I decided to make the recipe similar to the one in the book, except adding Cassava Flour and yeast. It turned out well, but it still wasn’t quite right. I decided to do a little research, and found myself watching a video from America’s Test Kitchen about how to make perfect gluten-free pizza crust. There were two things that really stood out to me in this video, the first was to use yeast AND baking powder to really get the rise you are looking for with pizza dough, and the second was what ingredient to use to replace the gluten, and that was psyllium husk powder.
When I want my grain-free baked goods to really have the proper texture, I will resort to using xanthan gum. I know this is often frowned upon in the Paleo community, although Chris Kresser does say it’s okay in small amounts. I also know that a lot of people aren’t happy with psyllium husk either. Both xanthan and psyllium can be irritating to the gut, especially if you have major digestive issues to begin with. At some point I will try playing around with chia or flax in place of the psyllium, but for now the psyllium really does work wonders, just as ATK said!

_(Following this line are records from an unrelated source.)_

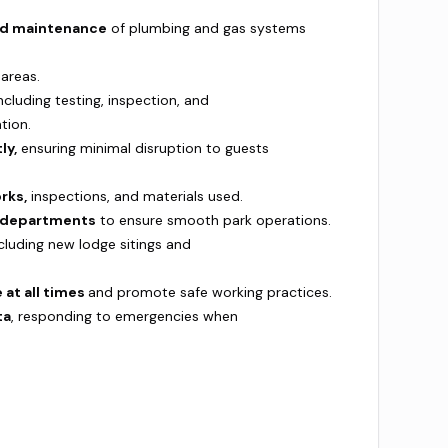
 and maintenance
of plumbing and gas systems
 areas.
ncluding testing, inspection, and
ation.
ly,
ensuring minimal disruption to guests
rks,
inspections, and materials used.
d departments
to ensure smooth park operations.
ncluding new lodge sitings and
 at all times
and promote safe working practices.
ta
, responding to emergencies when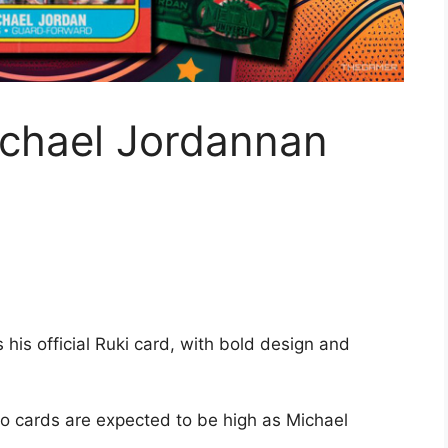
ichael Jordannan
his official Ruki card, with bold design and
 cards are expected to be high as Michael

I tested this recipe modification out at my Aunt’s house when we were doing a big family dinner for my two cousin’s birthdays. I decided to try the ATK gluten-free recipe just to see how it would turn out, and modify my grain/nut-free crust using some of the tips from ATK. I have to say, I really think my grain-free crust turned out better! My crust rises like crazy, and the ATK does not.
They even say that it will not rise, because gluten-free doesn’t typically rise much. The gluten-free version also seems to be more dense, and my crust is lighter. All in all, I was a lot happier with the texture of my crust recipe, and so was everyone who has tried it. My whole family said they couldn’t even tell it was gluten-free, and Bill’s parents loved it as well!
We added some of our Super Gyro Seasoning, which is our favorite way to season a Margherita style pizza. This particular blend is a really versatile Mediterranean type of seasoning, bringing together all the classic flavors of the region. So a few shakes on top really does wonders!
The other great thing about this recipe, is that it makes A LOT, especially once it has risen. It makes two really nicely sized pizza crusts, which can easily feed 6-8 people in total. The other thing that we were really excited to experiment with was grilling this crust. It takes more time, because you should really only finish it on the grill to avoid burning the bottom of the crust. So I bake the pizzas for 15-20 minutes with the toppings, and then Bill throws it on the grill for a few minutes to finish over medium heat. You can definitely skip the grilling part, but the extra heat and smoke gives it a nice flavor that mimics pizza from a wood fired oven. Plus, it’s a nice party trick if you are doing pizza night for a couple friends. Just be sure to rotate the pizza often, and check to make sure it’s not burning. We found 3 minutes on the grill at medium heat was perfect.
This recipe does take some time to come together, since there are quite a few steps involved, but it’s really so fun to make, and even more fun to eat!